Extracted page text data:

++++

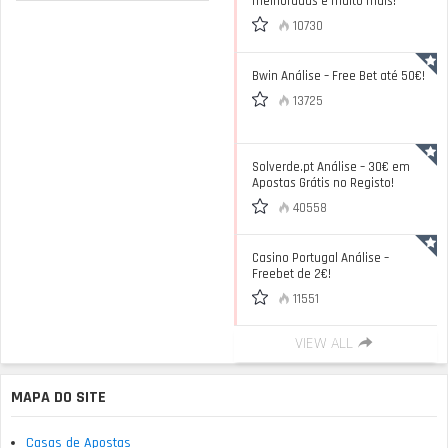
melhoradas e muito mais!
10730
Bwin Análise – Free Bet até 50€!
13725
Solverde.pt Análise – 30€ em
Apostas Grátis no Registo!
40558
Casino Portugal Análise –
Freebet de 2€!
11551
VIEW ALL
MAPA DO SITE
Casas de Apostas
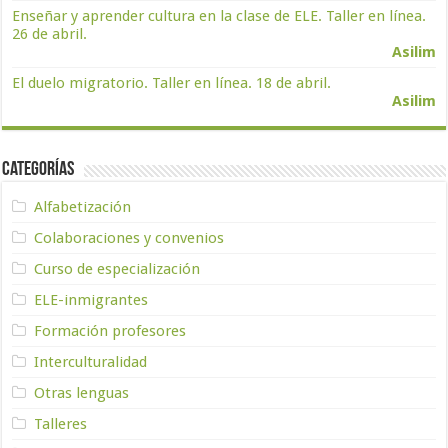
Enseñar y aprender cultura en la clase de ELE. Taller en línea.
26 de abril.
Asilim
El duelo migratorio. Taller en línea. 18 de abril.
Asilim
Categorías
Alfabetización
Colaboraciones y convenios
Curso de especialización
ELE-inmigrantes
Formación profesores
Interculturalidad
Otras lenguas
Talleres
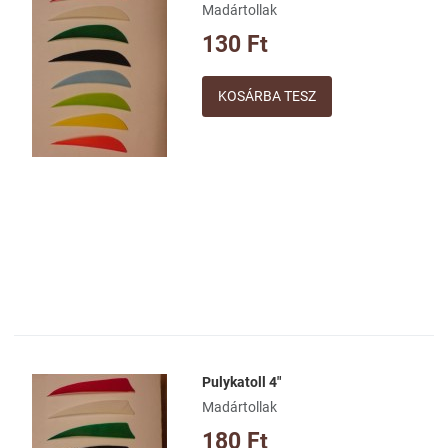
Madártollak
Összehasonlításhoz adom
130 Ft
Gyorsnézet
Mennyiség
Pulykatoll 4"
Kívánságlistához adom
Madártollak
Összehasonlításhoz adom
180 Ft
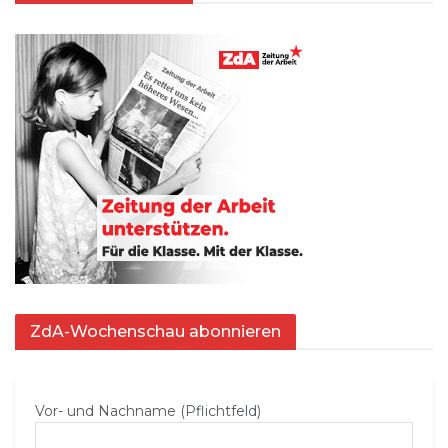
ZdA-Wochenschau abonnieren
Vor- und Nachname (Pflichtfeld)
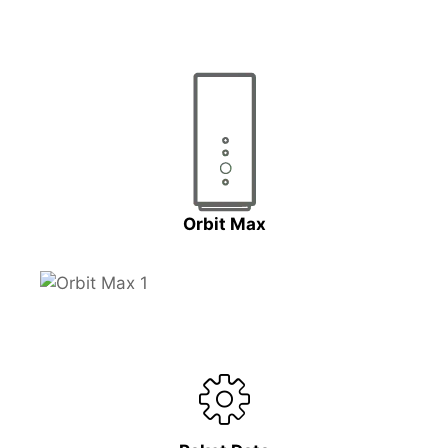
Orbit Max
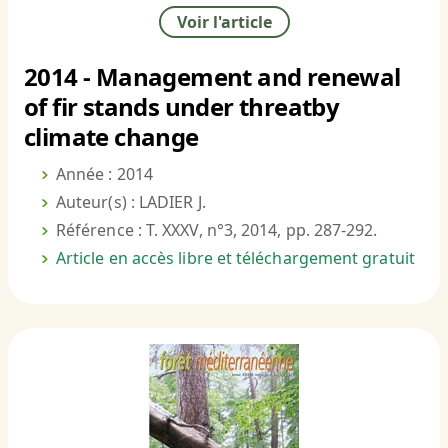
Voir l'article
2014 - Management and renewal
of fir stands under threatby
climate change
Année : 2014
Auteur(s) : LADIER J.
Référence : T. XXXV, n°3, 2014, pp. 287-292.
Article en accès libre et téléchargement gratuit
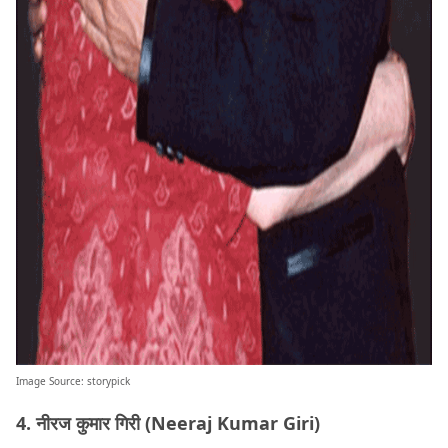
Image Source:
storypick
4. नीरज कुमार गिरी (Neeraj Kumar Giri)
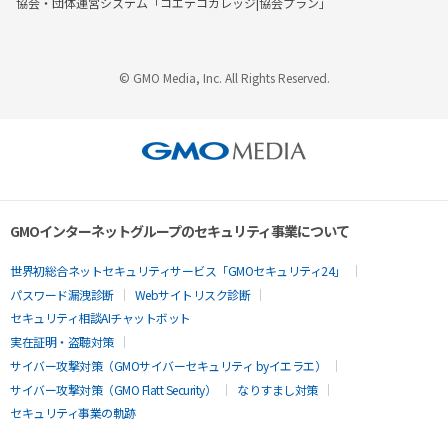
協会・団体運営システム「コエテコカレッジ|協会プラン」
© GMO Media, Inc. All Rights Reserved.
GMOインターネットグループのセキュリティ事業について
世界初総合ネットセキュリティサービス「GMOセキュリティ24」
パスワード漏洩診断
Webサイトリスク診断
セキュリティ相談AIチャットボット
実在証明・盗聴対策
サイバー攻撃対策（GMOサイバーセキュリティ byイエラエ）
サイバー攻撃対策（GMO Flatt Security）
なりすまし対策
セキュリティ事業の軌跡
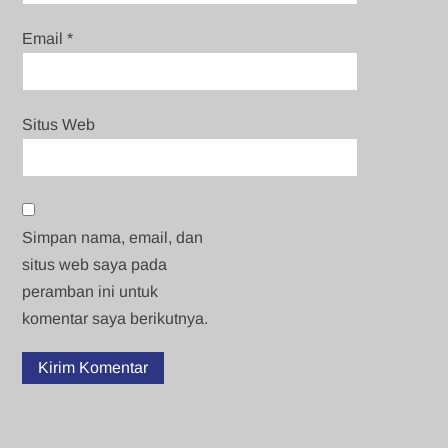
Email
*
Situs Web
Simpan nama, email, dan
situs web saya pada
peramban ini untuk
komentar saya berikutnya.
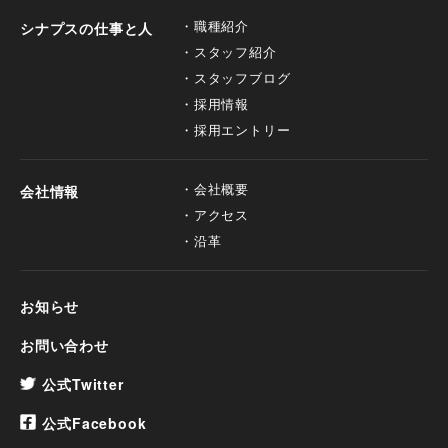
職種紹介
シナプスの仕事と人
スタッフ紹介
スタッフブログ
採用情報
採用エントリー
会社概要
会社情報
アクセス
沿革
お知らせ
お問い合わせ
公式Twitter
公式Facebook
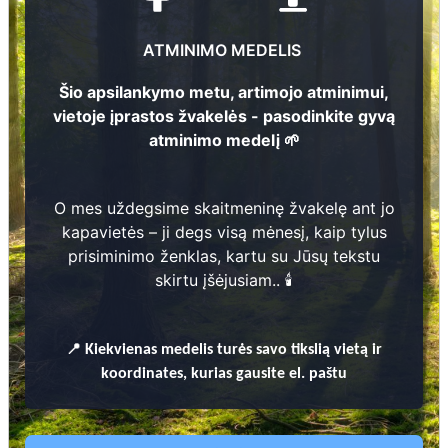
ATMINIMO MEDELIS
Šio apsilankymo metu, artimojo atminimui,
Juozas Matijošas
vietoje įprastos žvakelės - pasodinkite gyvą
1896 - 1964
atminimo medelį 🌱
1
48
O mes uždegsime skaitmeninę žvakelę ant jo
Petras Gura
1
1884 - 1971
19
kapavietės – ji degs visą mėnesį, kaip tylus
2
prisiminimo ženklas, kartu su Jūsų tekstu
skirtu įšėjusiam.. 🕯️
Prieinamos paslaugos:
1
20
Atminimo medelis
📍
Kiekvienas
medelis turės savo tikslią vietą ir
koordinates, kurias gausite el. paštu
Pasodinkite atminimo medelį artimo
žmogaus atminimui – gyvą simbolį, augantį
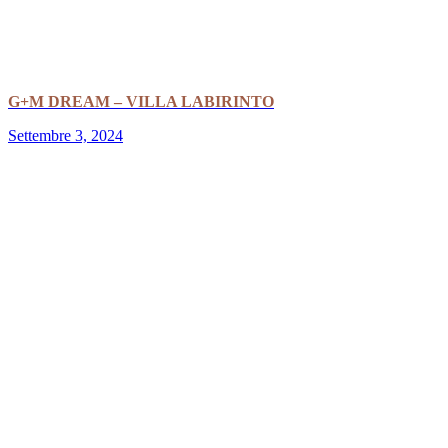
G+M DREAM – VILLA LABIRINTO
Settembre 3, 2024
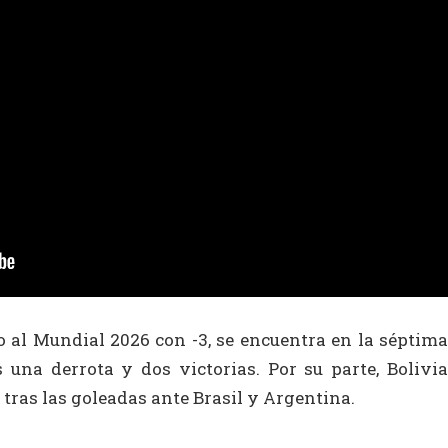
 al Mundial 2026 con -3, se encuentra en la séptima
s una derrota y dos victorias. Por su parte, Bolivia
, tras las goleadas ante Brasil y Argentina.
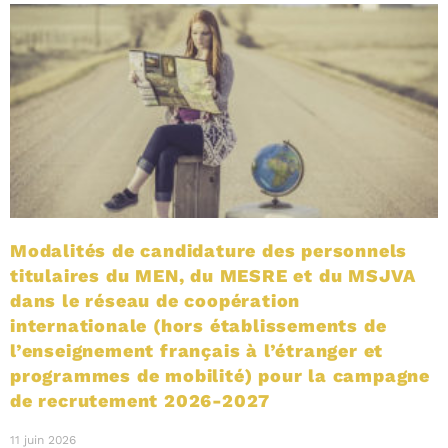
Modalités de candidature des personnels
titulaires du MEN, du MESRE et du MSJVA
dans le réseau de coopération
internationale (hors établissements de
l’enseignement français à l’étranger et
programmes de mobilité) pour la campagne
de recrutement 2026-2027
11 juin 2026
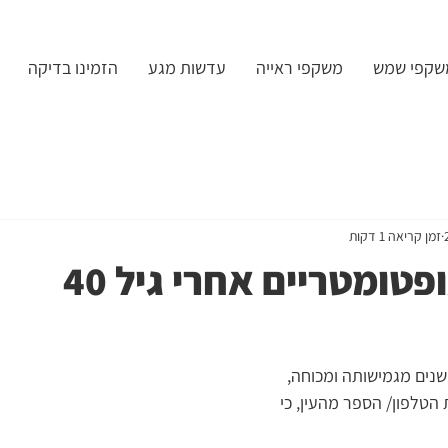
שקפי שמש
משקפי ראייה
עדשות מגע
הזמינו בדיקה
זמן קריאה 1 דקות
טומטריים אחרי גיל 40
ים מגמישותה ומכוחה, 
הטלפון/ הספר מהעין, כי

++++

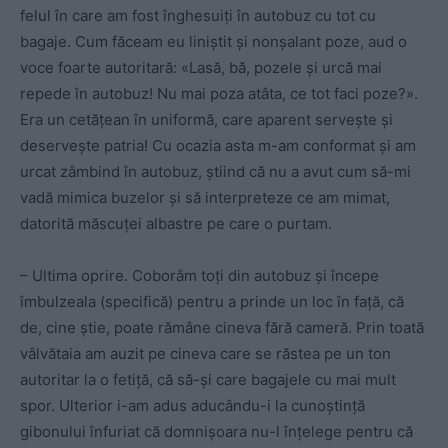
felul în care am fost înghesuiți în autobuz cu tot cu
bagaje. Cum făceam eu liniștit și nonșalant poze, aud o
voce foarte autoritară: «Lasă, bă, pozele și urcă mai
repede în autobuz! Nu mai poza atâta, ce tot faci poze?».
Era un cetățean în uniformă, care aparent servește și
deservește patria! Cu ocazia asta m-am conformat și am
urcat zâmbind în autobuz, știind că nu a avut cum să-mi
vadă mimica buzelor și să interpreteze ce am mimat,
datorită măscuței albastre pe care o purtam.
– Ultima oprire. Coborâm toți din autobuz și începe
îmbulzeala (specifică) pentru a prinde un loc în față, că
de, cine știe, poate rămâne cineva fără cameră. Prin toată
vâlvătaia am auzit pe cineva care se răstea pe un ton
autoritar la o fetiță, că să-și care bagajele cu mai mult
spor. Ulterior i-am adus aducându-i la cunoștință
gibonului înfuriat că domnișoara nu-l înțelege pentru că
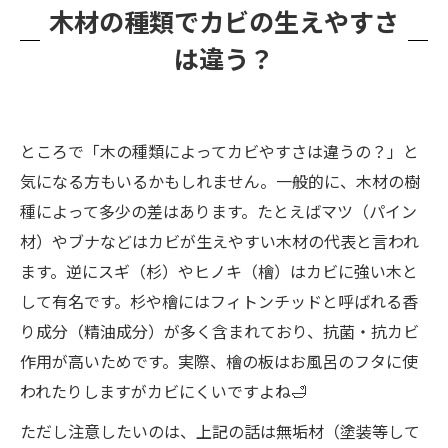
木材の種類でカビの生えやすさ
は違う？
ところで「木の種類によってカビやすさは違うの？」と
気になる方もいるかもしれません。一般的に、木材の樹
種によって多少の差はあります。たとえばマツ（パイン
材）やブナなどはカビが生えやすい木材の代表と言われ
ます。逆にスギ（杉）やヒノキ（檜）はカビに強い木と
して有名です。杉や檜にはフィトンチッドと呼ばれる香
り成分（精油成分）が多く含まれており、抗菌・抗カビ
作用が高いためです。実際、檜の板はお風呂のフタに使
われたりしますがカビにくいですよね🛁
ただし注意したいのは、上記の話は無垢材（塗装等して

++++

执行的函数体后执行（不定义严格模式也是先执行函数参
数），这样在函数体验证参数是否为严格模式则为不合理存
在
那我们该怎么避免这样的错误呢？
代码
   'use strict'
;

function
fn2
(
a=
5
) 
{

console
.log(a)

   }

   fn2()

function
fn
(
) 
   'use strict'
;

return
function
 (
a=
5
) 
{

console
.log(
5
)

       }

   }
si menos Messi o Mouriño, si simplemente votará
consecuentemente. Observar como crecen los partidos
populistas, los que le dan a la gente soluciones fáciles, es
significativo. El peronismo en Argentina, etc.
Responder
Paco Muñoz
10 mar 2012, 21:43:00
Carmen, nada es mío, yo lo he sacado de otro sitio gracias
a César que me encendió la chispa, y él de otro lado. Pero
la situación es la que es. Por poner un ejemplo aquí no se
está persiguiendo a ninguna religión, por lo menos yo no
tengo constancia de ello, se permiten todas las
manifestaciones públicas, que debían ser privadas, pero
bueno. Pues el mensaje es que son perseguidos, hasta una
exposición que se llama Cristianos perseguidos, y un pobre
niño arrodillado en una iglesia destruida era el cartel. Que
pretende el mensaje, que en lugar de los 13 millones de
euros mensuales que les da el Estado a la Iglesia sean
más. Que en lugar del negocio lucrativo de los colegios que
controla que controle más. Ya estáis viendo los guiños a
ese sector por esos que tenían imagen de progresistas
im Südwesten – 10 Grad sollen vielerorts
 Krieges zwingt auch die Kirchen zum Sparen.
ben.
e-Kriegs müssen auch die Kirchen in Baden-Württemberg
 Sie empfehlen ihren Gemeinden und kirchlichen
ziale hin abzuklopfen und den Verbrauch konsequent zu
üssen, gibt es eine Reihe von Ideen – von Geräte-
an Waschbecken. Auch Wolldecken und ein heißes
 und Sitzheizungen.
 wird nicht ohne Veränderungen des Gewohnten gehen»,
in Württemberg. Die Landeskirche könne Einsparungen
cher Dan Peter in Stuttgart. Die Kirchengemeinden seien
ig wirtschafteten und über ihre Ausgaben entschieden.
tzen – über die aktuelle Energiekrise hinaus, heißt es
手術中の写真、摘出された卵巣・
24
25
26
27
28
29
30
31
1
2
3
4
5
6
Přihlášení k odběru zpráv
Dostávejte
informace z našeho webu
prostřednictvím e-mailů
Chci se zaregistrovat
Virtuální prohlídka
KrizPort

++++

Which lines in the records above hold the string "perseguidos"? Copy each of them.

bueno. Pues el mensaje es que son perseguidos, hasta una
exposición que se llama Cristianos perseguidos, y un pobre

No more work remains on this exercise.